● **Problem to work on**
From top to bottom, return the listing exactly as it appears, omitting its images.

[[ Materials provided, beginning ]]

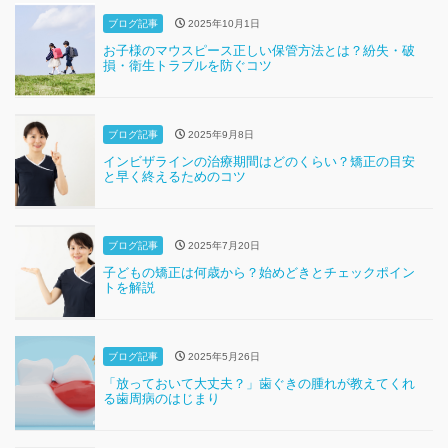
ブログ記事
2025年10月1日
お子様のマウスピース正しい保管方法とは？紛失・破
損・衛生トラブルを防ぐコツ
ブログ記事
2025年9月8日
インビザラインの治療期間はどのくらい？矯正の目安
と早く終えるためのコツ
ブログ記事
2025年7月20日
子どもの矯正は何歳から？始めどきとチェックポイン
トを解説
ブログ記事
2025年5月26日
「放っておいて大丈夫？」歯ぐきの腫れが教えてくれ
る歯周病のはじまり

[[ Materials provided, end ]]

● **Answer to this exercise**
ブログ記事
2025年10月1日
お子様のマウスピース正しい保管方法とは？紛失・破
損・衛生トラブルを防ぐコツ
ブログ記事
2025年9月8日
インビザラインの治療期間はどのくらい？矯正の目安
と早く終えるためのコツ
ブログ記事
2025年7月20日
子どもの矯正は何歳から？始めどきとチェックポイン
トを解説
ブログ記事
2025年5月26日
「放っておいて大丈夫？」歯ぐきの腫れが教えてくれ
る歯周病のはじまり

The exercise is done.